Hundreds of Malicious GitHub Repos Targeting Novice Cybercriminals Traced to Single User
Sophos X-Ops researchers have identified over 140 GitHub repositories laced with malicious backdoors, orchestrated by a single threat actor associated with the email address ischhfd83[at]rambler[.]ru.
Initially sparked by a customer inquiry into the Sakura RAT, a supposed open-source malware touted for its “sophisticated anti-detection capabilities,” the investigation revealed a much broader and more insidious campaign.
Uncovering a Web of Backdoored Repositories
The Sakura RAT itself proved non-functional for its intended purpose, but its repository harbored hidden malicious code designed not to target typical victims, but rather novice cybercriminals and gamers seeking cheats.

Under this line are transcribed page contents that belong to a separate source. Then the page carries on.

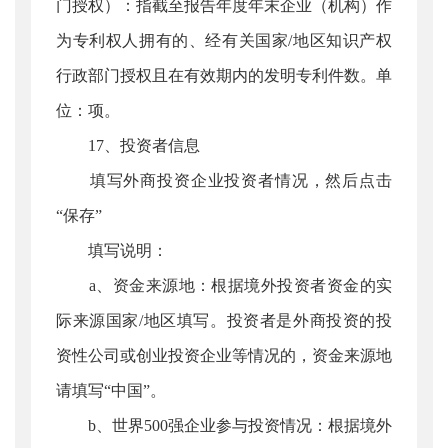
门授权）：指截至报告年度年末企业（机构）作
为专利权人拥有的、经有关国家/地区知识产权
行政部门授权且在有效期内的发明专利件数。单
位：项。
17、投资者信息
填写外商投资企业投资者情况，然后点击
“保存”
填写说明：
a、资金来源地：根据境外投资者资金的实
际来源国家/地区填写。投资者是外商投资的投
资性公司或创业投资企业等情况的，资金来源地
请填写“中国”。
b、世界500强企业参与投资情况：根据境外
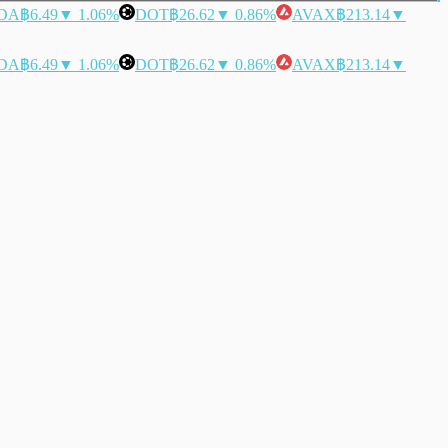
DA
฿6.49
▼ 1.06%
DOT
฿26.62
▼ 0.86%
AVAX
฿213.14
▼
DA
฿6.49
▼ 1.06%
DOT
฿26.62
▼ 0.86%
AVAX
฿213.14
▼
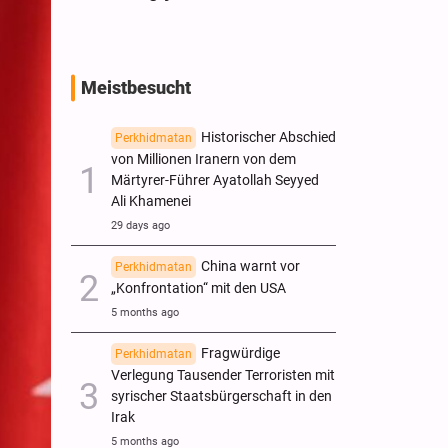
Meistbesucht
Historischer Abschied
Perkhidmatan
von Millionen Iranern von dem
Märtyrer-Führer Ayatollah Seyyed
Ali Khamenei
29 days ago
China warnt vor
Perkhidmatan
„Konfrontation“ mit den USA
5 months ago
Fragwürdige
Perkhidmatan
Verlegung Tausender Terroristen mit
syrischer Staatsbürgerschaft in den
Irak
5 months ago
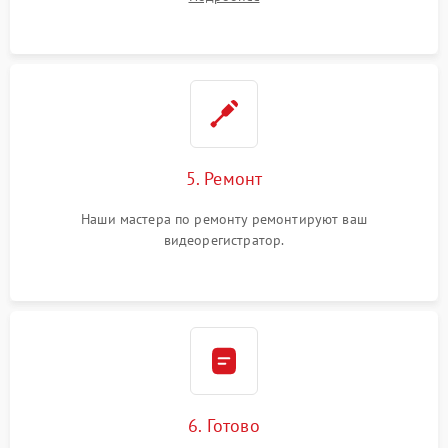
5. Ремонт
Наши мастера по ремонту ремонтируют ваш
видеорегистратор.
6. Готово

This tactical pivot threat actors targeting their own kind underscores a growing trend of infighting within the cybercrime ecosystem, where even aspiring hackers are not safe from deception.
Delving deeper, the team uncovered 133 backdoored repositories out of the 141 identified, employing four distinct types of backdoors: PreBuild event scripts in Visual Basic project files, Python scripts, screensaver (.scr) files disguised as solution files, and JavaScript payloads.
The PreBuild backdoor, found in 111 repositories, leverages encoded batch commands within .vbproj files to execute a multi-stage infection chain.
This begins with a VBS script that spawns a PowerShell script, ultimately downloading a malicious 7z archive named SearchFilter.7z from GitHub releases.
Sophisticated Infection Chains
Once extracted using a hardcoded password, it deploys an Electron-based application, TeamsPackage, which embeds infostealers and RATs like AsyncRAT, Remcos, and Lumma Stealer.
The Python backdoors, hidden via whitespace obfuscation, and JavaScript variants similarly route through encoded URLs hosted on paste sites like Pastebin and glitch[.]me, culminating in the same payload.
The screensaver backdoors, using Unicode right-to-left override tricks to masquerade as legitimate files, also point to historical payloads linked to AsyncRAT, demonstrating the threat actor’s persistent and evolving tactics.
The scale of this operation is staggering, with repositories showing automated commits some reaching nearly 60,000 to feign legitimacy and attract downloads.
Predominantly themed around gaming cheats (58%) and malware tools (24%), these repositories exploit the naivety of inexperienced threat actors and curious gamers.
Distribution likely occurs via underground forums, Discord servers, and YouTube channels, with inadvertent amplification through media coverage of Sakura RAT.
Sophos reported the active repositories to GitHub, resulting in the takedown of most, alongside notifications to paste site operators hosting intermediate malicious content.
Links to prior campaigns, such as the Stargazer Goblin Distribution-as-a-Service operation reported by Check Point in 2024, suggest this actor may be part of a larger network or a repeat offender active since at least 2022.
Identifiers like “Unknown” and “Muck” recurrent in code comments, encryption keys, and staging URLs hint at a consistent persona, though their exact role remains under investigation.
This campaign’s complexity, from obfuscated infection chains to Telegram-based C2 notifications, reveals a calculated effort to maximize infections among a niche audience.
For the cybersecurity community, it serves as a reminder to scrutinize open-source code meticulously and execute unverified repositories only in isolated environments.
As threat actors refine such deceptive strategies, the risk of collateral damage to unintended victims looms large, necessitating heightened vigilance across all user groups.